Homework #2: Backpropagation and multi-module gradient-based learning.

The purpose of this assignment is to implement and experiment
with multi-module gradient-based learning and backpropagation.

Your assignment should be sent by email to the TA
- include "homework 02" in the subject line
- Send your email in plain text (no msword, no html, no postscript, no pdf).
- late submissions will be penalized with the following formula:
  corrected_grade = actual_grade / (1 + days_late/15).
- you must implement the code by yourself, but you are 
  encouraged to discuss your results with other students.
- Include your source code as attachment(s).

++++++++++++++++++++++++++++++++++++++++++++++++++++++++++++++++
You must implement various modules and learning machine
architectures and train them on several datasets.

Much of the code is implemented and provided in Lush.
You merely have to fill in the blanks in the file "modules.lsh"
and modify homework-02.lsh to get the results.

You can re-implement this in another object-oriented language 
if you prefer (C++, Java, ...), but you will probably create
more work for yourself if you do so.

++++++++++++++++++++++++++++++++++++++++++++++++++++++++++++++++

PART 1:  Implement the necessary modules.

1.1: Implement the euclidean module. 
  The Euclidean module has two vector inputs and 1 scalar output
  computed as output =  1/2 || input1 - input2 ||^2
  You must implement the fprop and bprop methods.

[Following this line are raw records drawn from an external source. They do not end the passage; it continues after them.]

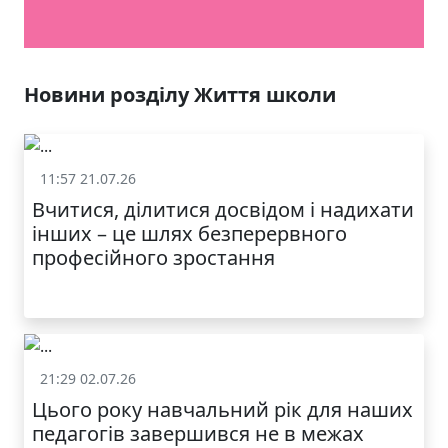
Новини розділу Життя школи
11:57 21.07.26
Життя школи
Вчитися, ділитися досвідом і надихати
інших – це шлях безперервного
професійного зростання
21:29 02.07.26
Життя школи
Цього року навчальний рік для наших
педагогів завершився не в межах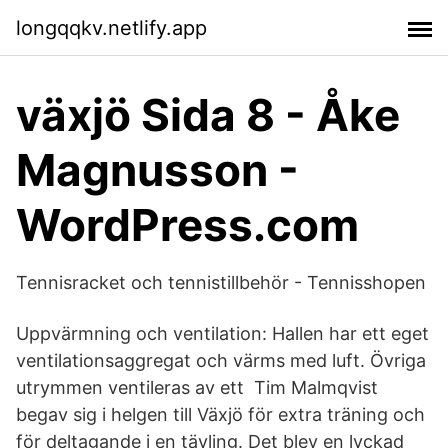
longqqkv.netlify.app
växjö Sida 8 - Åke
Magnusson -
WordPress.com
Tennisracket och tennistillbehör - Tennisshopen
Uppvärmning och ventilation: Hallen har ett eget
ventilationsaggregat och värms med luft. Övriga
utrymmen ventileras av ett Tim Malmqvist
begav sig i helgen till Växjö för extra träning och
för deltagande i en tävling. Det blev en lyckad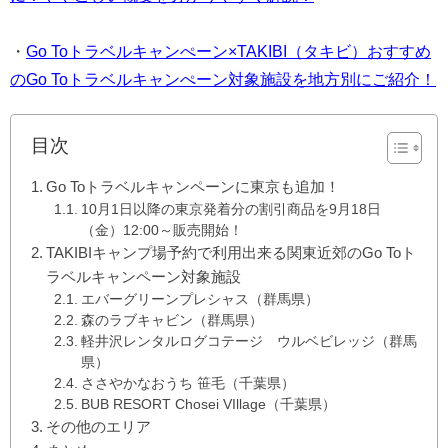
・
Go Toトラベルキャンぺーン×TAKIBI（タキビ）おすすめ
のGo Toトラベルキャンぺーン対象施設を地方別にご紹介！
目次
Go Toトラベルキャンペーンに東京も追加！
10月1日以降の東京発着分の割引商品を9月18日
（金）12:00～販売開始！
TAKIBIキャンプ場予約で利用出来る関東近郊のGo Toト
ラベルキャンペーン対象施設
エバーグリーンプレシャス（群馬県）
森のラブキャビン（群馬県）
軽井沢レンタルログコテージ ウルベビレッジ（群馬
県）
ささやかなおうち 笹毛（千葉県）
BUB RESORT Chosei VIllage（千葉県）
その他のエリア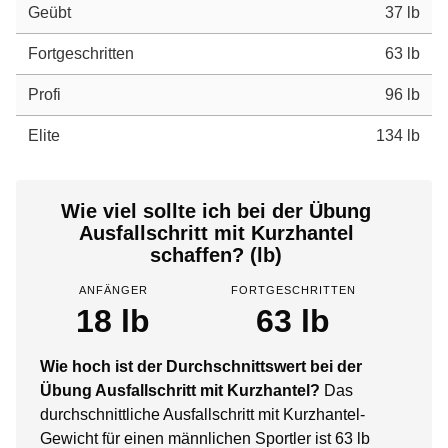
Geübt
37 lb
Fortgeschritten
63 lb
Profi
96 lb
Elite
134 lb
Wie viel sollte ich bei der Übung
Ausfallschritt mit Kurzhantel
schaffen? (lb)
ANFÄNGER
FORTGESCHRITTEN
18 lb
63 lb
Wie hoch ist der Durchschnittswert bei der
Übung Ausfallschritt mit Kurzhantel?
Das
durchschnittliche Ausfallschritt mit Kurzhantel-
Gewicht für einen männlichen Sportler ist 63 lb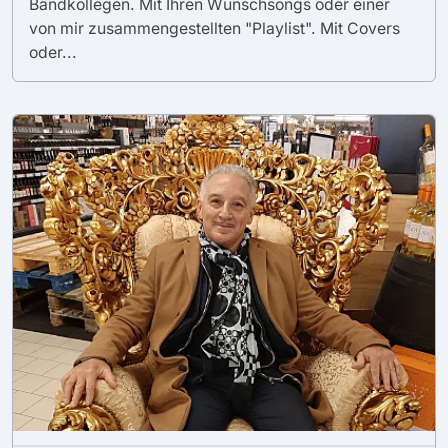
Bandkollegen. Mit Ihren Wunschsongs oder einer
von mir zusammengestellten "Playlist". Mit Covers
oder...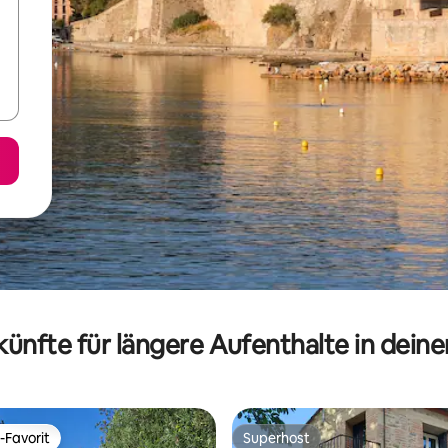
ünfte für längere Aufenthalte in dein
-Favorit
Superhost
r Gäste-Favorit.
Superhost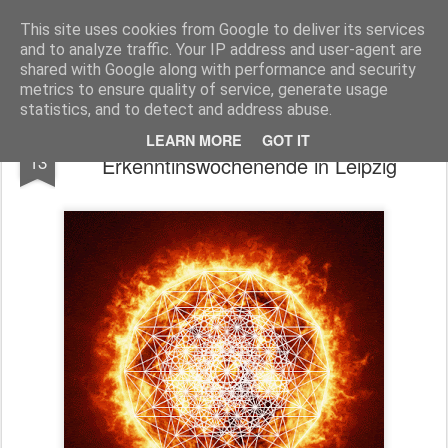
Freigeist - ReHU - Forum
Institut für Grenzwissenschaften - Spiritualität - Zukunftsforschung - Einheit
This site uses cookies from Google to deliver its services
and to analyze traffic. Your IP address and user-agent are
Pages
shared with Google along with performance and security
metrics to ensure quality of service, generate usage
statistics, and to detect and address abuse.
7.8.9. - Februar. 2020
OCT
LEARN MORE
GOT IT
13
Erkenntinswochenende in Leipzig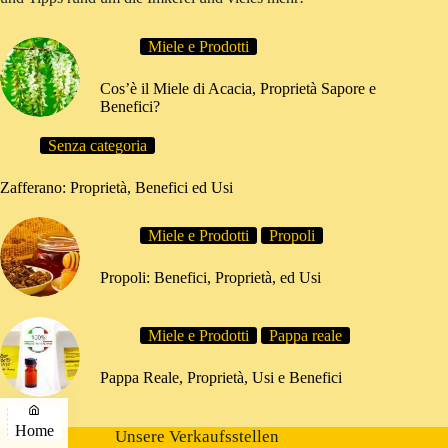
Miele e Prodotti
Cos’è il Miele di Acacia, Proprietà Sapore e
Benefici?
Senza categoria
Zafferano: Proprietà, Benefici ed Usi
Miele e Prodotti
Propoli
Propoli: Benefici, Proprietà, ed Usi
Miele e Prodotti
Pappa reale
Pappa Reale, Proprietà, Usi e Benefici
Home
Unsere Verkaufsstellen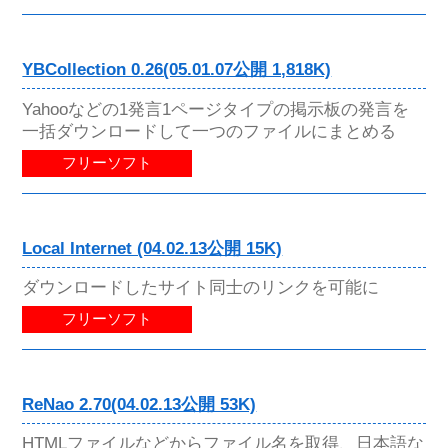
YBCollection 0.26(05.01.07公開 1,818K)
Yahooなどの1発言1ページタイプの掲示板の発言を
一括ダウンロードして一つのファイルにまとめる
フリーソフト
Local Internet (04.02.13公開 15K)
ダウンロードしたサイト同士のリンクを可能に
フリーソフト
ReNao 2.70(04.02.13公開 53K)
HTMLファイルなどからファイル名を取得、日本語な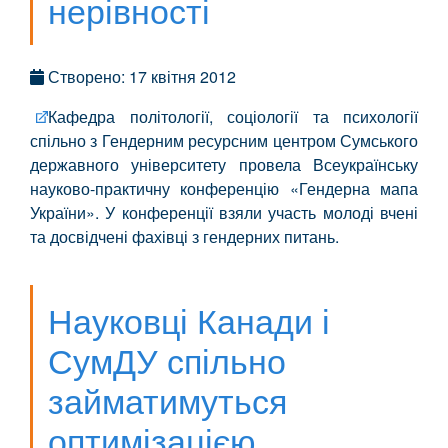
нерівності
Створено: 17 квітня 2012
Кафедра політології, соціології та психології
спільно з Гендерним ресурсним центром Сумського
державного університету провела Всеукраїнську
науково-практичну конференцію «Гендерна мапа
України». У конференції взяли участь молоді вчені
та досвідчені фахівці з гендерних питань.
Науковці Канади і
СумДУ спільно
займатимуться
оптимізацією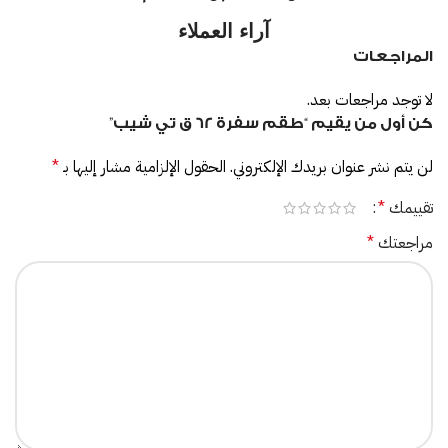
آراء العملاء
المراجعات
لا توجد مراجعات بعد.
كن أول من يقيم “طقم سفرة 62 ق تي شيب”
لن يتم نشر عنوان بريدك الإلكتروني.
الحقول الإلزامية مشار إليها بـ
*
تقييمك
*
مراجعتك
*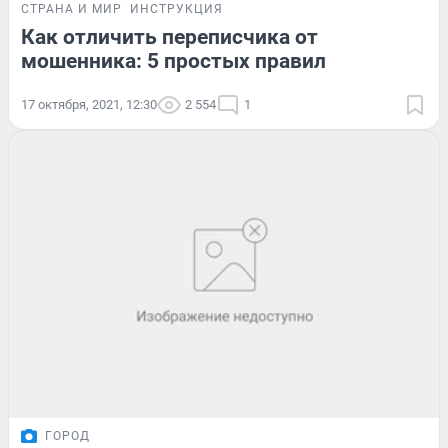
СТРАНА И МИР
ИНСТРУКЦИЯ
Как отличить переписчика от
мошенника: 5 простых правил
17 октября, 2021, 12:30
2 554
1
ГОРОД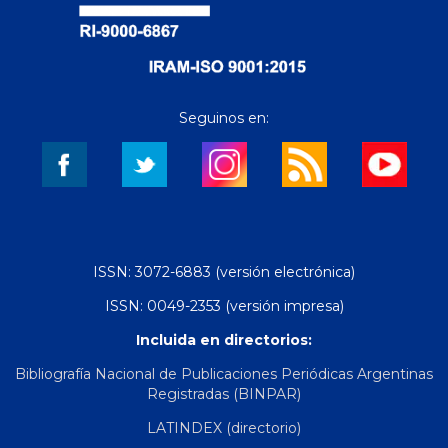
Seguinos en:
ISSN: 3072-6883 (versión electrónica)
ISSN: 0049-2353 (versión impresa)
Incluida en directorios:
Bibliografía Nacional de Publicaciones Periódicas Argentinas
Registradas (BINPAR)
LATINDEX (directorio)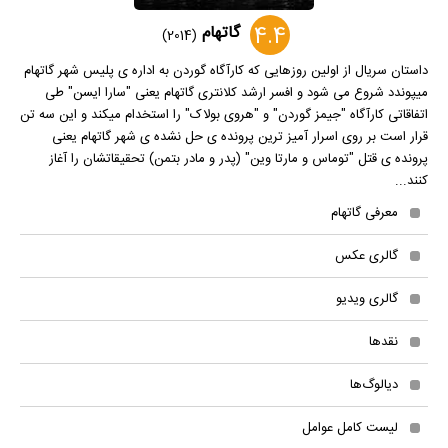
4.4
گاتهام
(2014)
داستان سریال از اولین روزهایی که کارآگاه گوردن به اداره ی پلیس شهر گاتهام
میپوندد شروع می شود و افسر ارشد کلانتری گاتهام یعنی "سارا ایسن" طی
اتفاقاتی کارآگاه "جیمز گوردن" و "هروی بولاک" را استخدام میکند و این سه تن
قرار است بر روی اسرار آمیز ترین پرونده ی حل نشده ی شهر گاتهام یعنی
پرونده ی قتل "توماس و مارتا وین" (پدر و مادر بتمن) تحقیقاتشان را آغاز
کنند...
معرفی گاتهام
گالری عکس
گالری ویدیو
نقدها
دیالوگ‌ها
لیست کامل عوامل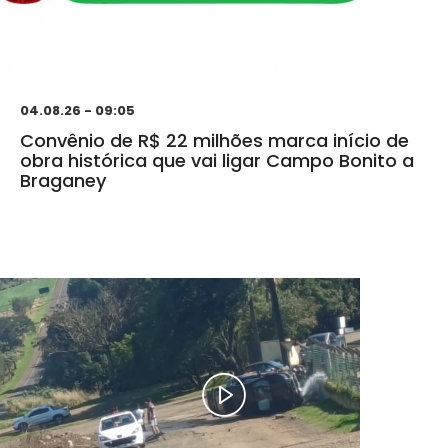
04.08.26 - 09:05
Convênio de R$ 22 milhões marca início de
obra histórica que vai ligar Campo Bonito a
Braganey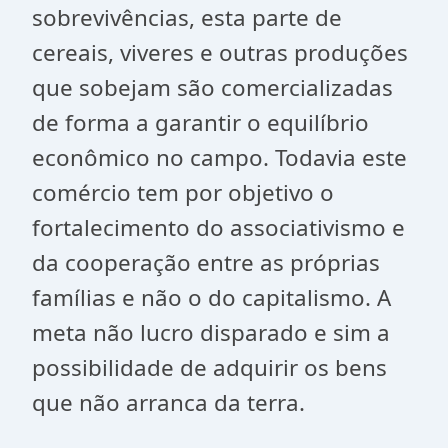
sobrevivências, esta parte de
cereais, viveres e outras produções
que sobejam são comercializadas
de forma a garantir o equilíbrio
econômico no campo. Todavia este
comércio tem por objetivo o
fortalecimento do associativismo e
da cooperação entre as próprias
famílias e não o do capitalismo. A
meta não lucro disparado e sim a
possibilidade de adquirir os bens
que não arranca da terra.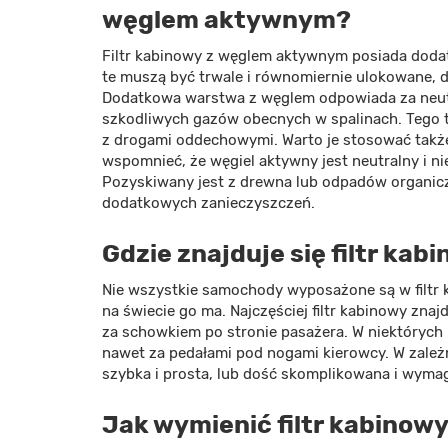
węglem aktywnym?
Filtr kabinowy z węglem aktywnym posiada doda
te muszą być trwale i równomiernie ulokowane, d
Dodatkowa warstwa z węglem odpowiada za neut
szkodliwych gazów obecnych w spalinach. Tego ty
z drogami oddechowymi. Warto je stosować takż
wspomnieć, że węgiel aktywny jest neutralny i ni
Pozyskiwany jest z drewna lub odpadów organicz
dodatkowych zanieczyszczeń.
Gdzie znajduje się filtr kab
Nie wszystkie samochody wyposażone są w filtr 
na świecie go ma. Najczęściej filtr kabinowy znaj
za schowkiem po stronie pasażera. W niektórych
nawet za pedałami pod nogami kierowcy. W zale
szybka i prosta, lub dość skomplikowana i wymag
Jak wymienić filtr kabinow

1.2: Implement the linear module.
  The linear module has one input vector and one output vector.
  output = w * input, where w is a trainable weight matrix.
  You must implement the fprop and bprop methods.
  The bprop method must propagate gradient back to the
  input and to the weights.

1.3: Implement the tanh module.
   The tanh module has a vector input and a vector output of the
   same size. output_i = tanh( input_i + bias_i ).
   bias is a vector of (trainable) internal parameters.
   You must implement the fprop and bprop methods.
   The bprop method must compute gradients with respect to
   the input and to the bias vector.
   Use the functions idx-tanh and idx-dtanh defined in sigmoid.lsh

1.3: Implement nn-layer (one layer of a neural net)
   The nn-layer is a cascade of two modules: a linear
   module followed by a tanh module.
   You must implement the fprop and bprop methods and the constructor.

1.4: Implement nn-2layer (a 2 layer neural net (one hidden layer))
   The nn-2layer is a cascade of two nn-layer modules.
   You must implement the fprop and bprop methods and the constructor.

1.5: devise an automatic scheme for testing the correctness
   of the bprop method of any module. Explain how it would work.

1.6: (extra credit): implement the above scheme.


PART 2: train a 2-layer neural net on the spambase dataset.
 (the data is provided in spambase.ldat).

 train a 2-layer neural net on the spambase dataset
 (the same set used in the first homework).

2.1: train a linear module with a euclidean cost on this
 set with 2000 training samples and 2000 test samples. 
 report the loss and the error rate on the training 
 set and the test set.
 You should be able to get less than 10% error on the 
 test set.

2.2 train a 2-layer neural net with euclidean cost on this set
 with 2000 training samples and 2000 test samples. 
 By playing with the size of the hidden layer, the stopping
 criterion and the regularizer, you should be able to get 
 around 7% error on the test set. Report the loss and the error 
 rate on the training set and the test set.


PART 3: train a 2-layer neural net on the isolet dataset.

  This dataset is a spoken letter recognition dataset.
  This is a relatively large set with over 600 input features,
  26 categories, and over 6000 training samples. The file 
  isolet.names provides a description of the data.

  The data is provided in four files in Lush matrix format:
  isolet-train.mat: training set input vectors 
  isolet-train-labels.mat: training set labels (0..25)
  isolet-test.mat: test set input vectors
  isolet-test-labels.mat: test set labels (0..25)

  The data is also provided in the original comma-separated 
  value if you want to use another language than Lush:
  isolet-train.data
  isolet-test.data


3.1: train a linear module with a euclidean cost on this
  set using 4000 training samples and 1000 test samples. 
  report the loss and the error rate on the training 
  set and the test set.

3.2: train 2-layer networks (with one hidden layer) containing
  5, 10, 20, 40, and 80 hidden units using 4000 training
  samples and 1000 test samples.  
  For each network size report the loss and the error 
  rate on the training set and the test set.
  You should get less than 5% error on the test set
  with an appropriately sized-network.
  WARNING: a training run will take several minutes.